Logo Questions Linux Laravel Mysql Ubuntu Git Menu
 

C/C++ System portable way to change maximum number of open files

I have a C++ program that transposes a very large matrix. The matrix is too large to hold in memory, so I was writing each column to a separate temporary file, and then concatenating the temporary files once the whole matrix has been processed. However, I am now finding that I am running up against the problem of having too many open temporary files (i.e. the OS doesn't allow me to open enough temporary files).
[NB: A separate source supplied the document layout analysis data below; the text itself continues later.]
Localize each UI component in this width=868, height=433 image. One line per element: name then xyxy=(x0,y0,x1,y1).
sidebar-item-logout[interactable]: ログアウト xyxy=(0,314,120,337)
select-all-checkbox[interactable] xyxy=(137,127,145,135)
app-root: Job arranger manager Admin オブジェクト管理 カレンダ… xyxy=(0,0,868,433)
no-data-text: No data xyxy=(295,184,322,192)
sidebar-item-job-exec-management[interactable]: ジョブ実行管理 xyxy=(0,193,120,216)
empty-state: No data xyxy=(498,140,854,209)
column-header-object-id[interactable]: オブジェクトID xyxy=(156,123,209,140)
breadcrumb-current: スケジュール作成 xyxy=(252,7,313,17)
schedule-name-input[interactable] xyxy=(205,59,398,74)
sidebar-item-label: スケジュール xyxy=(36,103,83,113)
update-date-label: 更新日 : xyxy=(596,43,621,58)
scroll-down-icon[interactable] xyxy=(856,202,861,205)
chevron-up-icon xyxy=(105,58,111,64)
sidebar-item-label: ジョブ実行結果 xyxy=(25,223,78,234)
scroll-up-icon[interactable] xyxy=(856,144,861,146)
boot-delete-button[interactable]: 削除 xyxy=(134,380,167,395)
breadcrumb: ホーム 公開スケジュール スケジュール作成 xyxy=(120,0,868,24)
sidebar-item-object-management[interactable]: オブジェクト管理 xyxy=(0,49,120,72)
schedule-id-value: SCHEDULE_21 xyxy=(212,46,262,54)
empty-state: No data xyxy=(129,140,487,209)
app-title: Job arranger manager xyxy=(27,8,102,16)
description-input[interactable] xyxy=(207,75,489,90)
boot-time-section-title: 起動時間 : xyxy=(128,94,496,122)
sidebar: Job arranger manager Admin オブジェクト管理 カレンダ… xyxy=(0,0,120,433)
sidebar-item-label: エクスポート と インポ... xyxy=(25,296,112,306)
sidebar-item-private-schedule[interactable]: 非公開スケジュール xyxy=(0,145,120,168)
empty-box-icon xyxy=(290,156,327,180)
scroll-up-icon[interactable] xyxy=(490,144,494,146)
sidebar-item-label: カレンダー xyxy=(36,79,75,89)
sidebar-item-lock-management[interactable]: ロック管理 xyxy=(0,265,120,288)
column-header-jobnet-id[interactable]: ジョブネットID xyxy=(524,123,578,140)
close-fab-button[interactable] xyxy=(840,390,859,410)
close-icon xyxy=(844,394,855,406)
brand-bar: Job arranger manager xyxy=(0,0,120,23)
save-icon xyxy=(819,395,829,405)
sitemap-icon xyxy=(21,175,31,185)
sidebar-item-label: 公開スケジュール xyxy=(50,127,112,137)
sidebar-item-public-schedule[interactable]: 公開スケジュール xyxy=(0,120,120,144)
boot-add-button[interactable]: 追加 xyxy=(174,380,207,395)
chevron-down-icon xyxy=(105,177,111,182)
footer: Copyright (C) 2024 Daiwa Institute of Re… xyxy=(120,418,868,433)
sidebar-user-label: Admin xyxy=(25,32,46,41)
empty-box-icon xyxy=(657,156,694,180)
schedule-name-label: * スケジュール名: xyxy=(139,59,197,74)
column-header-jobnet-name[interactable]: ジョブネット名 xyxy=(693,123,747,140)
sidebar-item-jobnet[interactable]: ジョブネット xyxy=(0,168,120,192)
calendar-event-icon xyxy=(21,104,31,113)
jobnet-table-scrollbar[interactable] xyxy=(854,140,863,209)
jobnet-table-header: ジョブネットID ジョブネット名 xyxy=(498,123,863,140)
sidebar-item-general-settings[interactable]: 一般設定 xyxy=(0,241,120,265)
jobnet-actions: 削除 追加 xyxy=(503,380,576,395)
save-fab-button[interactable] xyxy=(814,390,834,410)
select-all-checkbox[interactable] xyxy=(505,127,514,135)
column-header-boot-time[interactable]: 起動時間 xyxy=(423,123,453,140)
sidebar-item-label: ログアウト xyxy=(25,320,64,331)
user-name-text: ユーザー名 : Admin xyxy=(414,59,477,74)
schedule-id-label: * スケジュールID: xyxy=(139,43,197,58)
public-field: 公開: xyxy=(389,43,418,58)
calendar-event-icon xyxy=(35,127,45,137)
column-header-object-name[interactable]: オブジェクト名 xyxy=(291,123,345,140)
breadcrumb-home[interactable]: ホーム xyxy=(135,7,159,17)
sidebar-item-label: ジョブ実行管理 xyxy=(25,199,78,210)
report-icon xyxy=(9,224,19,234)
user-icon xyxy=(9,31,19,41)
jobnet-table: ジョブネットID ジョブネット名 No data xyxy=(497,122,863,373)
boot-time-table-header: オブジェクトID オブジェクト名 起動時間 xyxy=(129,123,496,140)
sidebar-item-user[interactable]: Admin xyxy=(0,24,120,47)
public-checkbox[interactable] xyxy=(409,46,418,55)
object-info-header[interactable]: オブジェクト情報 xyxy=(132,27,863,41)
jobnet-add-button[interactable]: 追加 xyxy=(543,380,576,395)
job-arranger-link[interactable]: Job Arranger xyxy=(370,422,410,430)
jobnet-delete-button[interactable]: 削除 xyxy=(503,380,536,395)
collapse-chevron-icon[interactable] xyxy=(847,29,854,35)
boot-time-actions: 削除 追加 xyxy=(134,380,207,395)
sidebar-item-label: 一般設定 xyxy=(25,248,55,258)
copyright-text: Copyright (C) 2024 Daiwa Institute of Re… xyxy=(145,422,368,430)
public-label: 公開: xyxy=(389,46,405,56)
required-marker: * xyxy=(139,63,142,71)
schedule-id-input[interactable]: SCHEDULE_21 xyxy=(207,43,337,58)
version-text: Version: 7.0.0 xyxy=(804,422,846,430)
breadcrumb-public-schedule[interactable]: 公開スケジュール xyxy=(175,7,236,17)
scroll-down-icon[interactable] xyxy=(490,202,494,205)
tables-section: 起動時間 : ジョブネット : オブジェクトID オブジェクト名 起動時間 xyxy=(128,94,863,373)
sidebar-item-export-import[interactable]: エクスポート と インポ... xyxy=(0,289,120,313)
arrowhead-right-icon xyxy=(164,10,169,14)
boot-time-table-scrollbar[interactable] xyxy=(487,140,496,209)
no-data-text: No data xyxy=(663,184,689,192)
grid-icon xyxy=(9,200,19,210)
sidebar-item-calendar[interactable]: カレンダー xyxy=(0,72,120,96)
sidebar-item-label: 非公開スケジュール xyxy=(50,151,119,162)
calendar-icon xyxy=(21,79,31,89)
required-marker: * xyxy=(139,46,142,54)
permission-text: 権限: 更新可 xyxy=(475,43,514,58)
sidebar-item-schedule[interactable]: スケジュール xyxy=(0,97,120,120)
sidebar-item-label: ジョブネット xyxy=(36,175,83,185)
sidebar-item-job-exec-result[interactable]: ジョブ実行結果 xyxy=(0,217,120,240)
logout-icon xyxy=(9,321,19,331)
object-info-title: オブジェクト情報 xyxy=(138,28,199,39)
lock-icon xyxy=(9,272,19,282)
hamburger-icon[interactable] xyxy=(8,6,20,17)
Is there a system portable method for checking (and hopefully changing) the maximum number of allowed open files?

I realise I could close each temp file and reopen only when needed, but am worried about the performance impact of doing this.

My code works as follows (pseudocode - not guaranteed to work):

int Ncol=5000; // For example - could be much bigger.
int Nrow=50000; // For example - in reality much bigger.

// Stage 1 - create temp files
vector<ofstream *> tmp_files(Ncol);  // Vector of temp file pointers.
vector<string> tmp_filenames(Ncol);  // Vector of temp file names.
for (unsigned int ui=0; ui<Ncol; ui++)
{
    string filename(tmpnam(NULL));  // Get temp filename.
    ofstream *tmp_file = new ofstream(filename.c_str());
    if (!tmp_file->good())
         error("Could not open temp file.\n"); // Call error function
    (*tmp_file) << "Column" << ui;
    tmp_files[ui] = tmp_file;
    tmp_filenames[ui] = filename;
 }

 // Stage 2 - read input file and write each column to temp file
 ifstream input_file(input_filename.c_str());
 for (unsigned int s=0; s<Nrow; s++)
 {
       int input_num;
       ofstream *tmp_file;
       for (unsigned int ui=0; ui<Ncol; ui++)
       {
           input_file >> input_num;
           tmp_file = tmp_files[ui];          // Get temp file pointer
           (*tmp_file) << "\t" << input_num;  // Write entry to temp file.
       }
 }
 input_file.close();

 // Stage 3 - concatenate temp files into output file and clean up.
 ofstream output_file("out.txt");
 for (unsigned int ui=0; ui<Ncol; ui++)
 {
      string tmp_line;
      // Close temp file
      ofstream *tmp_file = tmp_files[ui];
      (*tmp_file) << endl;
      tmp_file->close();

      // Read from temp file and write to output file.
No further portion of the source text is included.